2007-12-05 08:13:38 +00:00
#
# $Id$
#
# This program is a modified version of awklisp originally written
# by Darius Bacon. The only modification is to append a semicolon
# onto the end of each statement to cater for the semicolon requirement
# of ASEAWK.
#
# <<README>>
#
# See the Manual file for documentation.
#
# This release also has a Perl version, perlisp, contributed by the Perl
# Avenger, who writes:
#
# It has new primitives: a reentrant "load", a "trace" command, and more
# error reporting. Perlisp will attempt to load a program called
# "testme" before anything else, when it runs. After that, it will load
# $HOME/.perlisprc if that file exists, before reverting to the
# interactive read/eval/print loop.
#
# The awk code is still essentially the code posted to alt.sources (May
# 31, 1994), but with a garbage collector added.
#
#
# Copyright (c) 1994, 2001 by Darius Bacon.
#
# Permission is granted to anyone to use this software for any
# purpose on any computer system, and to redistribute it freely,
# subject to the following restrictions:
#
# 1. The author is not responsible for the consequences of use of
# this software, no matter how awful, even if they arise from
# defects in it.
#
# 2. The origin of this software must not be misrepresented, either
# by explicit claim or by omission.
#
# 3. Altered versions must be plainly marked as such, and must not
# be misrepresented as being the original software.
# <<Manual>>
#
# awklisp: a Lisp interpreter in awk
# version 1.2
#
# Darius Bacon
# darius@accesscom.com
# http://www.accesscom.com/~darius/
#
#
# 1. Usage
#
# mawk [-v profiling=1] -f awklisp <optional-Lisp-source-files>
#
# The -v profiling=1 option turns call-count profiling on.
#
# If you want to use it interactively, be sure to include '-' (for the standard
# input) among the source files. For example:
#
# mawk -f awklisp startup -
#
# It should work with nawk and gawk, too, but even less quickly.
#
#
# 2. Overview
#
# This program arose out of one-upmanship. At my previous job I had to
# use MapBasic, an interpreter so astoundingly slow (around 100 times
# slower than GWBASIC) that one must wonder if it itself is implemented
# in an interpreted language. I still wonder, but it clearly could be:
# a bare-bones Lisp in awk, hacked up in a few hours, ran substantially
# faster. Since then I've added features and polish, in the hope of
# taking over the burgeoning market for stately language
# implementations.
#
# This version tries to deal with as many of the essential issues in
# interpreter implementation as is reasonable in awk (though most would
# call this program utterly unreasonable from start to finish, perhaps...).

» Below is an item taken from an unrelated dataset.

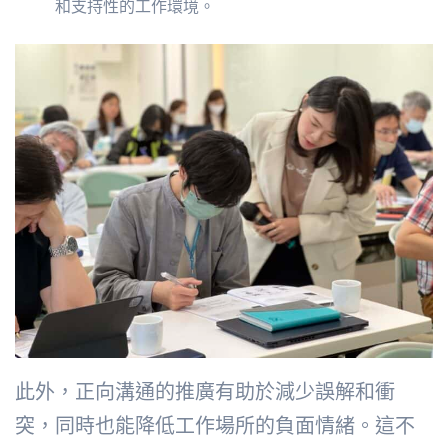
和支持性的工作環境。
此外，正向溝通的推廣有助於減少誤解和衝
突，同時也能降低工作場所的負面情緒。這不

# Awk's impoverished control structures put error recovery and tail-call
# optimization out of reach, in that I can't see a non-painful way to code
# them. The scope of variables is dynamic because that was easier to
# implement efficiently. Subject to all those constraints, the language
# is as Schemely as I could make it: it has a single namespace with
# uniform evaluation of expressions in the function and argument positions,
# and the Scheme names for primitives and special forms.
#
# The rest of this file is a reference manual. My favorite tutorial would be
# _The Little LISPer_ (see section 5, References); don't let the cute name
# and the cartoons turn you off, because it's a really excellent book with
# some mind-stretching material towards the end. All of its code will work
# with awklisp, except for the last two chapters. (You'd be better off
# learning with a serious Lisp implementation, of course.)
#
# The file Impl-notes in this distribution gives an overview of the
# implementation.
#
#
# 3. Expressions and their evaluation
#
# Lisp evaluates expressions, which can be simple (atoms) or compound (lists).
#
# An atom is a string of characters, which can be letters, digits, and most
# punctuation; the characters may -not- include spaces, quotes, parentheses,
# brackets, '.', '#', or ';' (the comment character). In this Lisp, case is
# significant ( X is different from x ).
#
# Atoms: atom 42 1/137 + ok? hey:names-with-dashes-are-easy-to-read
# Not atoms: don't-include-quotes (or spaces or parentheses)
#
# A list is a '(', followed by zero or more objects (each of which is an atom
# or a list), followed by a ')'.
#
# Lists: () (a list of atoms) ((a list) of atoms (and lists))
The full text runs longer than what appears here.